> _Task goal_: Once the pictures are set aside, reproduce all of the records exactly.

Extracted page text data
*** Begin section ***
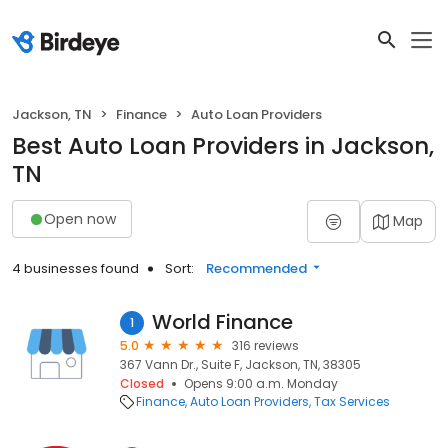
Jackson, TN
Finance
Auto Loan Providers
Best Auto Loan Providers in Jackson,
TN
Open now
Map
4 businesses found
Sort:
Recommended
World Finance
1
5.0
316 reviews
367 Vann Dr., Suite F, Jackson, TN, 38305
Closed
Opens 9:00 a.m. Monday
Finance
Auto Loan Providers
Tax Services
*** End section ***
> _Answer space_:
Jackson, TN
Finance
Auto Loan Providers
Best Auto Loan Providers in Jackson,
TN
Open now
Map
4 businesses found
Sort:
Recommended
World Finance
1
5.0
316 reviews
367 Vann Dr., Suite F, Jackson, TN, 38305
Closed
Opens 9:00 a.m. Monday
Finance
Auto Loan Providers
Tax Services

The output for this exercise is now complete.